If Sheffield United can hold on to Ched Evans and James Beattie, automatic promotion might be a more realistic prospect than it currently looks.
In the first half, they were slow in the build-up and looked too pedestrian to create chances. It was another nothing sort of game that seemed to be heading nowhere until Evans scored his first goal; he’s now on 13 in all competitions.
But after the break, United upped the tempo, pressed and had far more of the ball in the last third, creating many chances. For long stretches, Rochdale could not get out of their half. It came not through great football or individual brilliance, but the basics of harrying, forcing mistakes and then playing the ball into the right areas.

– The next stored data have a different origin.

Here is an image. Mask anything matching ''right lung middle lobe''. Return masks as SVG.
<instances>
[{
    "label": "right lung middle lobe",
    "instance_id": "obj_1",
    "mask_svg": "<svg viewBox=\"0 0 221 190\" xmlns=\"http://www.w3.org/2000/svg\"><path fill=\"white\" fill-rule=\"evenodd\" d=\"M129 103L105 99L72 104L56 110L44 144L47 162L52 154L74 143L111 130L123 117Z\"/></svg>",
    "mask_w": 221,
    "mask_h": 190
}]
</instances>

The defence was good and apart from the one chance in the first half, Rochdale were restricted to long-range efforts. Apart from Francois Christmas Special, the rest of the defence kept it simple and did the basics. Doyle did a nice job just in front, and McDonald, Quinn and Williamson, although not always precise with their passing, had enough to get in beyond Dale and into the last third.
Cresswell toiled hard but Evans looked a class above again and easily could have scored five. Once the second goal went in, the game was effectively over and United never looked in any danger.

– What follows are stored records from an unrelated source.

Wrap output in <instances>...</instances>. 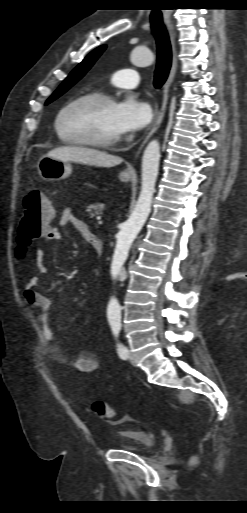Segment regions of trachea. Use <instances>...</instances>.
<instances>
[{
  "instance_id": "obj_1",
  "label": "trachea",
  "mask_w": 247,
  "mask_h": 513,
  "mask_svg": "<svg viewBox=\"0 0 247 513\" xmlns=\"http://www.w3.org/2000/svg\"><path fill=\"white\" fill-rule=\"evenodd\" d=\"M151 28L157 44V64L154 87L160 88L166 81L172 63V51L168 32L163 20L151 17Z\"/></svg>"
}]
</instances>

The side does not look totally convincing but in each win against poor sides they have still been full value and have kept three clean sheets. Naturally, they will need to do better against some of the teams in the top half of the division but they look a more solid outfit, with the much-maligned Doyle actually being a key man.

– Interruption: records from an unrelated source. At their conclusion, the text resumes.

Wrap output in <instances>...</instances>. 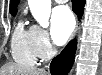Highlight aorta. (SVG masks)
Masks as SVG:
<instances>
[{"mask_svg":"<svg viewBox=\"0 0 102 75\" xmlns=\"http://www.w3.org/2000/svg\"><path fill=\"white\" fill-rule=\"evenodd\" d=\"M28 5L33 17L43 27L49 26L51 0H28Z\"/></svg>","mask_w":102,"mask_h":75,"instance_id":"762f6f07","label":"aorta"}]
</instances>
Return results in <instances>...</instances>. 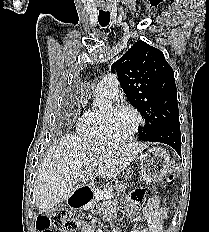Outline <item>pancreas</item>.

With a touch more creativity and pace (a la Clarke or Phillips) and another scoring threat to complement or replace Evans, if he departs in January, United should easily be able to finish in the top six. Gatecrashing the top two looks beyond them at present, though the sky could be the limit with a partnership of Evans and James Beattie that lasted beyond the transfer window.
Unlikely? Think about it: Evans is due in court in March and, despite his form – in League One, mind - would a club want to gamble on a striker who may end up in jail two or three months after signing? Beattie, meanwhile, who can undoubtedly still perform at a higher level when fit and firing, will be unlikely to have sufficiently proved that to all but the Doncasters and Coventrys of the Championship; would he want to swap a promotion bid for a relegation scrap?